Higher quality data science code and derisking hard projects
Did you know that Netacea are hiring for a Head of DS + Data Engineer, Signal AI need a Senior Data Scientist and Aflorithmic need a Data Engineer and Software Engineer. Details for all of these and more are down below.
Better data science code and derisking projects
I’ve asked about your processes that improve your workflow. Further below I reflect on my use of Test Driven Development and linting tools and I’ll have some more pytest
thoughts to share soon. I also share thoughts for derisking anomaly projects plus I’ve been asked to share the AIQC library - all further below.
Dave Kirby has kindly shared his observations on Obsidian for note-taking - thanks Dave:
While doing my Masters degree last year I discovered Obsidian, a freemium tool that lets you write richly hyperlinked notes in markdown. It can display a network graph of your notes and the connections between them and has a strong ecosystem of plug-ins that let you do things like refactor notes, manage tasks, add a kanban board, edit diagrams, search the notes with a dedicated query language and many other things. Since it is all stored in markdown it can be version controlled and stored on github and is inherently future-proof. I used to use OneNote for all my notes, but found that Obsidian is much more flexible and useful. (note - there are mobile apps too).
I recommend also the UK’s Royal Statistical Society’s Data Science newsletter. This is a take on data science seen through our old and deeply experienced statistics society - not gushy unlike so many other sources and with a more thoughtful look at our industry. Definitely take a look.
If you’ve missed the recent faster-than-Pandas Polars interview or Mani’s Kaggle Competition Expert interview, do go back and take a look at those issues for great tips and new tools to try.
Successful Data Science Projects course for Feb 9th+10th
My next Success course will give you the tools you need to derisk projects and increase the likelihood that you get to deliver ontime and with happy clients. Send me an email back if you have questions? It runs on Feb 9th+10th virtually in UK hours.
We’ll look at good process to make new projects work well, work through common project failings, look at tools that make it easy to derisk new datasets and practice prioritisation and estimation. The project specification document is a key highlight in the course - this is especially useful if your team rarely writes things down or doesn’t write a document that actually supports the team.
Business strategy - what goals are you heading for?
For one of my clients we’ve gone from derisking a large set of projects to working on proof-of-concepts for a pair of well-scoped ideas. Both projects need to identify anomalies - but we lack good examples at this early stage. To get past this we’re developing good hypotheses about what a good anomaly looks like (and yes, we do have just enough examples to know this isn’t going to leave us wandering in the dark!).
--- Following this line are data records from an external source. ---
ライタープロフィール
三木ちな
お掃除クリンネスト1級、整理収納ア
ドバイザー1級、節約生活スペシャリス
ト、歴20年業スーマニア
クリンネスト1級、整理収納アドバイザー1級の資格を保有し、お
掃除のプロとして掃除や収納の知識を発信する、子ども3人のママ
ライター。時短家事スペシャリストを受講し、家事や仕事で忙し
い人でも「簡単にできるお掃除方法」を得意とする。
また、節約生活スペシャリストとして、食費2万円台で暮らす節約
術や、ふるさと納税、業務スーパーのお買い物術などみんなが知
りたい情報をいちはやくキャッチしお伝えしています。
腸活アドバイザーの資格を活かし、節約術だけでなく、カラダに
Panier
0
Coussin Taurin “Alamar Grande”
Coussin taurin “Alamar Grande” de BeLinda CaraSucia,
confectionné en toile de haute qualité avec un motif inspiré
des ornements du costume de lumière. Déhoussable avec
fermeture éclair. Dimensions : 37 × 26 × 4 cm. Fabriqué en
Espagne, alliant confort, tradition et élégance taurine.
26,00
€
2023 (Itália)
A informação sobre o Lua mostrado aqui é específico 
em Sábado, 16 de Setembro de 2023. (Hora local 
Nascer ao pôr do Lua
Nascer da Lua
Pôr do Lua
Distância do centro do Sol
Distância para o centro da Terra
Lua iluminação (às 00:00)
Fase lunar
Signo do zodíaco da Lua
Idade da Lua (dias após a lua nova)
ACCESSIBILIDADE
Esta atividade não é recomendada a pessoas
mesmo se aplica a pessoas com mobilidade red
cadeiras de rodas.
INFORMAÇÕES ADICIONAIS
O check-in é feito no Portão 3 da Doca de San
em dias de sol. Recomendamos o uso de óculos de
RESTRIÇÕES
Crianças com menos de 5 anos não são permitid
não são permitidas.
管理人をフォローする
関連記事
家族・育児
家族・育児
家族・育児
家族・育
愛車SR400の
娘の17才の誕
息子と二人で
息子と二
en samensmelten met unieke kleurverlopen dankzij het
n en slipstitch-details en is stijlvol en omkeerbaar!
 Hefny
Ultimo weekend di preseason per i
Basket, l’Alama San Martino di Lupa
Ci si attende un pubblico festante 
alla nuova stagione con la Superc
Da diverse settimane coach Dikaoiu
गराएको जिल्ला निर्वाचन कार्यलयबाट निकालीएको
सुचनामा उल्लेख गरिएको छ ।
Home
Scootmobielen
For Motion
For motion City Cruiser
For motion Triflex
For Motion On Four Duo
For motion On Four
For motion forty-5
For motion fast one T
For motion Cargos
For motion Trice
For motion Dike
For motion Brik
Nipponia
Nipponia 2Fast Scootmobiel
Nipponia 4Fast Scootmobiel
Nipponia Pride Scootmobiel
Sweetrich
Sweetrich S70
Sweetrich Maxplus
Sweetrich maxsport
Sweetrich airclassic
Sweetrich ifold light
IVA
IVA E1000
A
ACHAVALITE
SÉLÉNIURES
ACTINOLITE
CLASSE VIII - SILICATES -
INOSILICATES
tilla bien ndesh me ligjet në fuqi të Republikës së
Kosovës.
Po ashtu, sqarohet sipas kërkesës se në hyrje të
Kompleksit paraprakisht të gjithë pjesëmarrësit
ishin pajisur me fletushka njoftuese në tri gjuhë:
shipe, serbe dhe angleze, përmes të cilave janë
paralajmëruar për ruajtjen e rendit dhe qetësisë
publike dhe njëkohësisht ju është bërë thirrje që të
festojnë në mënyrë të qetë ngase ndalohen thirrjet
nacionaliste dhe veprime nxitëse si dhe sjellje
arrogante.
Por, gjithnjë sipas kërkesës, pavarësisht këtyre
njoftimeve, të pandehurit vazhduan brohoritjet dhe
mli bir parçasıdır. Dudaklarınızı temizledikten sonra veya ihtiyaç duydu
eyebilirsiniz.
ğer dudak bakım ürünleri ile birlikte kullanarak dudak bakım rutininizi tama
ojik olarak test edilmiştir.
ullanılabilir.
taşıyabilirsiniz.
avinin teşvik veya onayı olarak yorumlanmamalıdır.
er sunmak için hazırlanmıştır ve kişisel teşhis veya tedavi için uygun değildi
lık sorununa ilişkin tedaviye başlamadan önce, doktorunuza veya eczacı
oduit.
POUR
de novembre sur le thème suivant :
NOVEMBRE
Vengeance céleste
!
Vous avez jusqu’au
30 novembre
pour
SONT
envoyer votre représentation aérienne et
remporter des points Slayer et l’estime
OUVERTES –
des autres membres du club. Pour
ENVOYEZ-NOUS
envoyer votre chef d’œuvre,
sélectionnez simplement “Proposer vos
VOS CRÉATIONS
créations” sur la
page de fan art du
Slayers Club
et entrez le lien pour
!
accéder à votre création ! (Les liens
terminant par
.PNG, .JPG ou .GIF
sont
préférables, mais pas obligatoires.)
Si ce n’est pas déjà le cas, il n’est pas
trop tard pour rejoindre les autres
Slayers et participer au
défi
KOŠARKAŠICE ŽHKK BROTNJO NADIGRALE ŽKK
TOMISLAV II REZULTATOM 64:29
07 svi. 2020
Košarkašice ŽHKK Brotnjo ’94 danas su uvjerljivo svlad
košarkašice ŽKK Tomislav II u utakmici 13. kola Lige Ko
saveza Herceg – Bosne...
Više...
How have you handled this situation?
For us we’re building up hypotheses using our best knowledge about these two domains, using past examples from related projects and a couple of pertinent examples that business domain experts have worked on. Without good examples we’d be lost - you go fishing and “hope”. With good examples you can build a score function and rank your known examples with the score - along with other scored examples which might be good new true positives or unhelpful false positives, then you can iterate and improve the scoring function. If you’ve tackled this - do you have other ways through this challenge?
If you find this useful please share this issue or archive on Twitter, LinkedIn and your communities - the more folk I get here sharing interesting tips, the more I can share back to you.
We’ll talk a little about tackling hard projects in my upcoming Success course.
Open Source - writing better code faster
I’ve run the first part of my next Software Engineering for Data Scientists course and we got to talk about better tooling that helps me (and you!) detect bugs early. I’ve found that spotting silly mistakes, missed variables, unused code and inconsistent use of the Pandas API helps me to stay focused - it is less easy to get sidetracked by bugs. For Notebook quality I’ve adopted flake8, pandas-vet, bugbear, variables-names and flake8-builtins driven by the excellent nbQA.
As noted last issue - respectively flake8
checks your general code quality (and is less whiney than PyLint
), Vet
checks Pandas idioms (“dont’ call it df
”! “avoid .ix
”), BugBear
helps you avoid silly things like using default constructors in function arguments and the last two help you write better variable names (e.g. avoid result
or list
for names). nbQA
lets you apply a usually-script-only tool like flake8
onto a Notebook. Black of course auto-cleans Notebooks now as well as scripts. When I play at Project Euler I’m surprised by the number of silly mistakes I make that flake8
and friends helps me spot, before I run my code, which helps me keep up momentum.
I’ve also ramped up my use of Test Driven Development - prototying a bit of code (that doesn’t work), using this to write a test (which will fail), then backfilling my code so the test passes. This inevitably quickly flushes out new edge cases which can go into tests. Just last night I learned that I can capture stdout from print
or display
for a pytest
test - brilliant. I’ve switched to Python 3.10 as that gives me more useful error messages too.
One tool I’ve yet to try is friendly which gives you a clue about what you did wrong - have you tried this? Have you got other tools to recommend? Please reply or tweet at me if you do!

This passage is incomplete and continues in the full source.